A devout young yogi is immersed in a sea of Western faces. The
diversity is dizzying; the scenery, vastly different from his rural
village of Ranchi, India. America. Surely, these people are Americans,
he observes.

Suddenly a stream of light pierces the darkness and Paramahansa
Yogananda, 27, is startled out of deep meditation. He is not in America
at all. He is in the familiar Ranchi School storeroom sitting among
discarded boxes and several inches of dust, face-to-face with one of
his young students. "I have news for you," he says to the boy,
betraying his premonition, "The Lord is calling me to America!" The
year is 1920.

The next day, out of the blue, he is invited to address a religious
conference in the U.S. His head spinning, Yogananda seeks the advice of
his teacher, Sri Yukteswar.

"All doors are open for you," advises his Guru. "It is now or
never!"

"What do I know about public speaking? Seldom have I given a lecture,
and never in English," Yogananda protests.

"English or no English, your words on yoga shall be heard in the
West."

That was an understatement.

Paramahansa Yogananda is one of the most well-known historical figures
in American Yoga. Los Angeles was his base of operations, and it was
here that he built Self Realization Fellowship (SRF) into the largest
yoga organization in the world.

Three years after arriving in America, Yogananda came to Los Angeles
and enjoyed his most successful lecture to date. The Los Angeles Times
reported on "the extraordinary spectacle of thousands..being turned
away an hour before the advertised opening of [his] lecture with the
3,000-seat [LA Philharmonic Hall] filled to its utmost capacity."
Nine months later, in October, 1925, he established the SRF
International Headquarters at a vacant Mt. Washington hotel.

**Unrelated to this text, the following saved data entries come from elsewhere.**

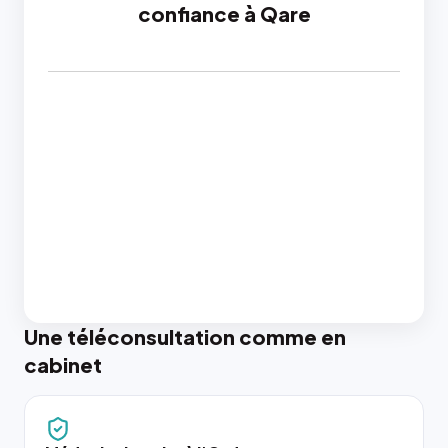
confiance à Qare
Une téléconsultation comme en
cabinet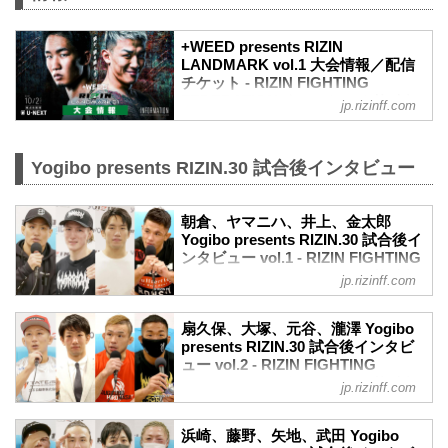
（LOSE）
3R 判定 （3-0）
≫ 試合結果詳細
+WEED presents RIZIN
LANDMARK vol.1 大会情報／配信
第9試合／バンタム級トーナメント 2回戦
チケット - RIZIN FIGHTING
井上直樹 vs. 金太郎
FEDERATION オフィシャルサイト
RIZIN MMAトーナメントルール：5分
jp.rizinff.com
3R（61.0kg）
MOVIE
（WIN）井上直樹 vs. 金太郎（LOSE）
【Trailer】朝倉未来 vs. 萩原京平 /
3R 判定 （3-0）
+WEED presents RIZIN LANDMARK
Yogibo presents RIZIN.30 試合後インタビュー
≫ 試合結果詳細
vol.1
第8試合／バンタ...
youtu.be
朝倉、ヤマニハ、井上、金太郎
大会概要
Yogibo presents RIZIN.30 試合後イ
名称
ンタビュー vol.1 - RIZIN FIGHTING
+WEED presents RIZIN LANDMARK
FEDERATION オフィシャルサイト
vol.1
jp.rizinff.com
日時
9月19日（日）にさいたまスーパーアリー
2021年10月2日（土）18:00開場（予定）
ナにて行われたYogibo presents RIZIN.30
扇久保、大塚、元谷、瀧澤 Yogibo
19:00開始（予定）
の出場選手たちの試合後インタビューを
presents RIZIN.30 試合後インタビ
※開場・開始時間は予定です。決定次第
公開！
ュー vol.2 - RIZIN FIGHTING
RIZIN FFオフィシャルサイトにてご案内
朝倉海「最強の状態で大晦日を迎えられ
FEDERATION オフィシャルサイト
jp.rizinff.com
します。
るようにしたい」
9月19日（日）にさいたまスーパーアリー
主催
朝倉海 試合後インタビュー / Yogibo
ナにて行われたYogibo presents RIZIN.30
RIZIN FIGHTING FEDERATION
presents RIZIN.30
浜崎、藤野、矢地、武田 Yogibo
の出場選手たちの試合後インタビューを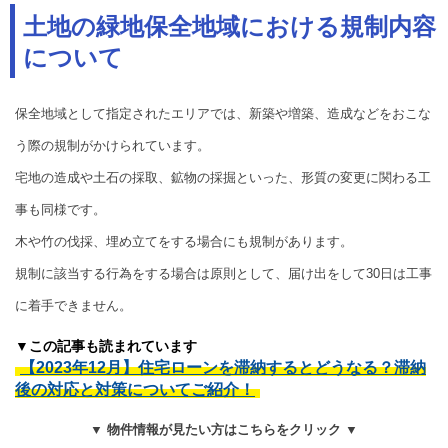
土地の緑地保全地域における規制内容
について
保全地域として指定されたエリアでは、新築や増築、造成などをおこな
う際の規制がかけられています。
宅地の造成や土石の採取、鉱物の採掘といった、形質の変更に関わる工
事も同様です。
木や竹の伐採、埋め立てをする場合にも規制があります。
規制に該当する行為をする場合は原則として、届け出をして30日は工事
に着手できません。
▼この記事も読まれています
【2023年12月】住宅ローンを滞納するとどうなる？滞納
後の対応と対策についてご紹介！
▼ 物件情報が見たい方はこちらをクリック ▼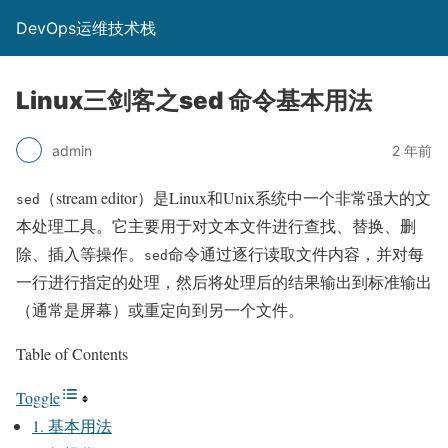
DevOps运维技术栈
Linux三剑客之sed 命令基本用法
admin
2 年前
（stream editor）是Linux和Unix系统中一个非常强大的文
sed
本处理工具。它主要用于对文本文件进行查找、替换、删
除、插入等操作。
命令通过逐行读取文件内容，并对每
sed
一行进行指定的处理，然后将处理后的结果输出到标准输出
（通常是屏幕）或重定向到另一个文件。
Table of Contents
Toggle
1. 基本用法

Why were thousands interested in Yogananda during the Roaring '20s?
People were drawn to his subtle approach. Lauren Landress of SRF says,
"[Yogananda] was interested in unifying all religions." He often
used Christianity as a launching pad to begin his lectures. Jesus
Christ, according to Yogananda, was a realized master. At SRF centers,
depictions of Jesus and other luminaries are as common a sight as
images honoring Indian saints. However, Yogananda offered something
that the religious establishment did not; a physical experience of God.
He writes, "The universal appeal of yoga is its approach to God
through a daily usable scientific method, rather than a devotional
fervor that, for the average man, is beyond his emotional scope."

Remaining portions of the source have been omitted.